Input GuardDescription
CybersecurityGuardDetects cybersecurity attacks such as SQL injection, shell command injection, or role-based access control (RBAC) violations.
PromptInjectionGuardDetects prompt injection attacks where secondary commands are embedded within user inputs to manipulate the system's behavior.
JailbreakingGuardDetects jailbreaking attacks disguised as safe inputs, which attempt to bypass system restrictions or ethical guidelines.
PrivacyGuardDetects inputs that leak private information such as personally identifiable information (PII), API keys, or sensitive credentials.
TopicalGuardDetects inputs that are irrelevant to the context or violate the defined topics or usage boundaries.

Output Guards

Output GuardDescription
GraphicContentGuardDetects outputs containing explicit, violent, or graphic content to ensure safe and appropriate responses.
HallucinationGuardIdentifies outputs that include factually inaccurate or fabricated information generated by the model.
IllegalGuardDetects outputs that promote, support, or facilitate illegal activities or behavior.
ModernizationGuardDetects outputs containing outdated information that do not reflect modern standards or current knowledge.
SyntaxGuardDetects outputs that are syntactically incorrect or do not adhere to proper grammatical standards, ensuring clear communication.
ToxicityGuardDetects harmful, offensive, or toxic outputs to maintain respectful and safe interactions.
CybersecurityGuardDetects outputs that may have been breached or manipulated as a result of a cyberattack.

Custom Guards

Most guards on Confident AI are custom guards.

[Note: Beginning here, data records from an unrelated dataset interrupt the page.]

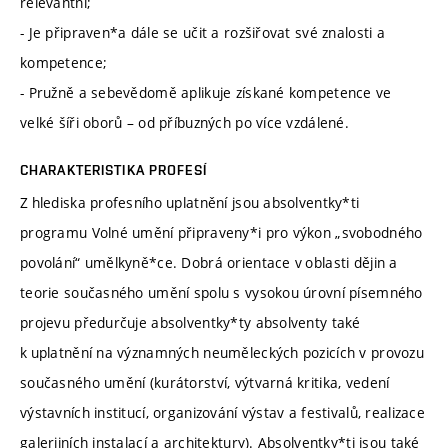
relevantní;
- Je připraven*a dále se učit a rozšiřovat své znalosti a
kompetence;
- Pružně a sebevědomě aplikuje získané kompetence ve
velké šíři oborů – od příbuzných po více vzdálené.
CHARAKTERISTIKA PROFESÍ
Z hlediska profesního uplatnění jsou absolventky*ti
programu Volné umění připraveny*i pro výkon „svobodného
povolání“ umělkyně*ce. Dobrá orientace v oblasti dějin a
teorie současného umění spolu s vysokou úrovní písemného
projevu předurčuje absolventky*ty absolventy také
k uplatnění na významných neuměleckých pozicích v provozu
současného umění (kurátorství, výtvarná kritika, vedení
výstavních institucí, organizování výstav a festivalů, realizace
galerijních instalací a architektury). Absolventky*ti jsou také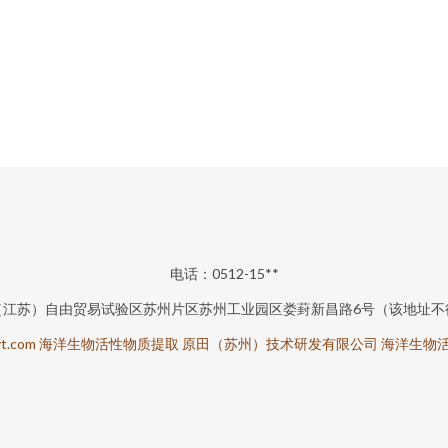
电话：0512-15**
（江苏）自由贸易试验区苏州片区苏州工业园区娄葑新昌路6号（该地址不
t.com
海洋生物活性物质提取
原田（苏州）技术研发有限公司
海洋生物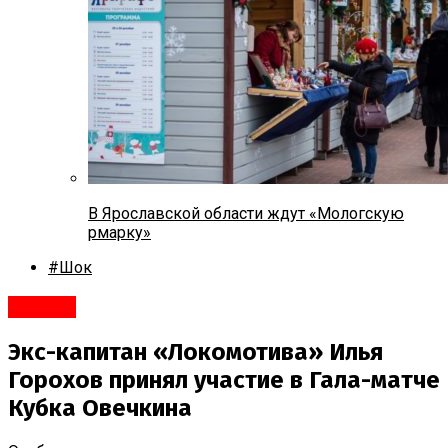
В Ярославской области ждут «Мологскую
рмарку»
#Шок
#Спорт
Экс-капитан «Локомотива» Илья
Горохов принял участие в Гала-матче
Кубка Овечкина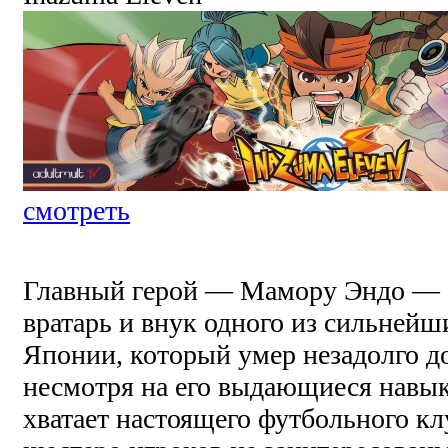
смотреть
Главный герой — Мамору Эндо — 
вратарь и внук одного из сильнейш
Японии, который умер незадолго д
несмотря на его выдающиеся навы
хватает настоящего футбольного кл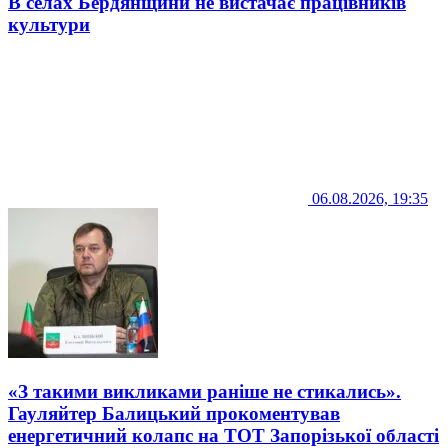
В селах Бердянщини не вистачає працівників
культури
06.08.2026, 19:35
«З такими викликами раніше не стикались».
Гауляйтер Балицький прокоментував
енергетичний колапс на ТОТ Запорізької області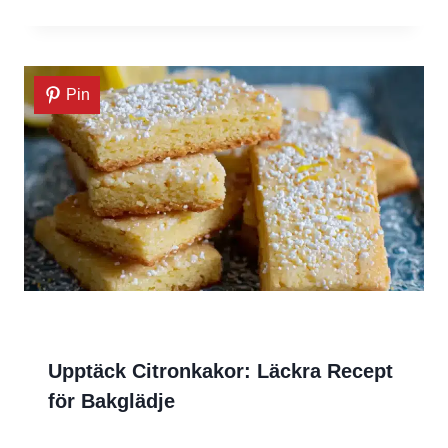
Pin
Upptäck Citronkakor: Läckra Recept
för Bakglädje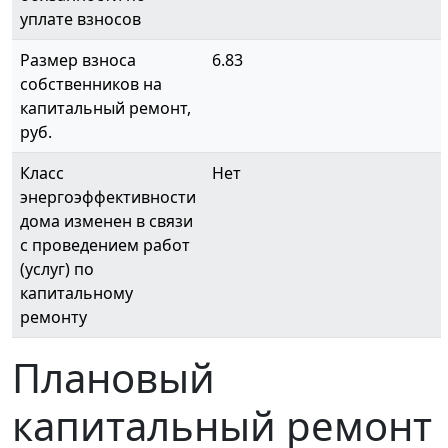
уплате взносов
Размер взноса
6.83
собственников на
капитальный ремонт,
руб.
Класс
Нет
энергоэффективности
дома изменен в связи
с проведением работ
(услуг) по
капитальному
ремонту
Плановый
капитальный ремонт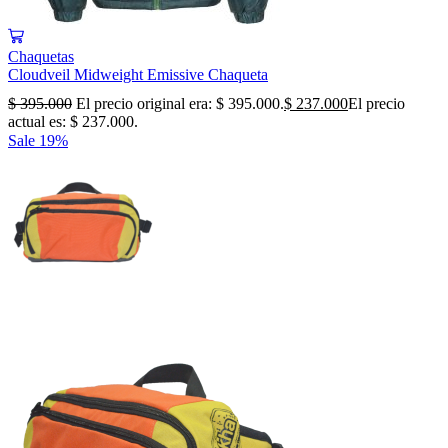
Chaquetas
Cloudveil Midweight Emissive Chaqueta
$
395.000
El precio original era: $ 395.000.
$
237.000
El precio
actual es: $ 237.000.
Sale
19%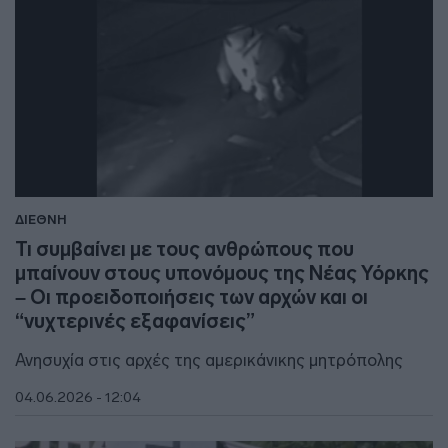
ΔΙΕΘΝΗ
Τι συμβαίνει με τους ανθρώπους που
μπαίνουν στους υπονόμους της Νέας Υόρκης
– Οι προειδοποιήσεις των αρχών και οι
“νυχτερινές εξαφανίσεις”
Ανησυχία στις αρχές της αμερικάνικης μητρόπολης
04.06.2026 - 12:04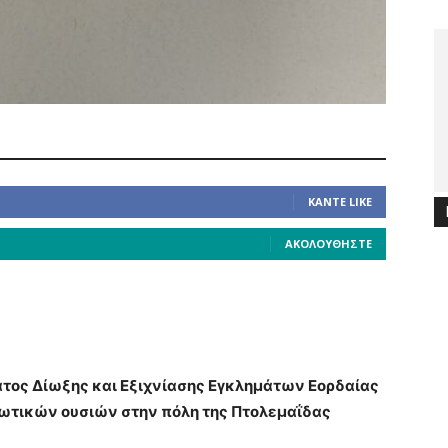
ΚΆΝΤΕ LIKE
ΑΚΟΛΟΥΘΉΣΤΕ
τος Δίωξης και Εξιχνίασης Εγκλημάτων Εορδαίας
κωτικών ουσιών στην πόλη της Πτολεμαΐδας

This is because guardrails have strict accuracy and speed requirements and so would require tailored computations of such guards for most use cases.

note

Getting your custom guard created typically takes less than a week, and you should reach out to your contacy at Confident AI or email support@confident-ai.com to get started.

Guarding your LLM Application

To begin guarding your LLM application, simply import and initialize the guards you desire from deepeval.guardrails and pass them to an instantiated Guardrails object. Then, call the guard_output method with the user input and LLM response.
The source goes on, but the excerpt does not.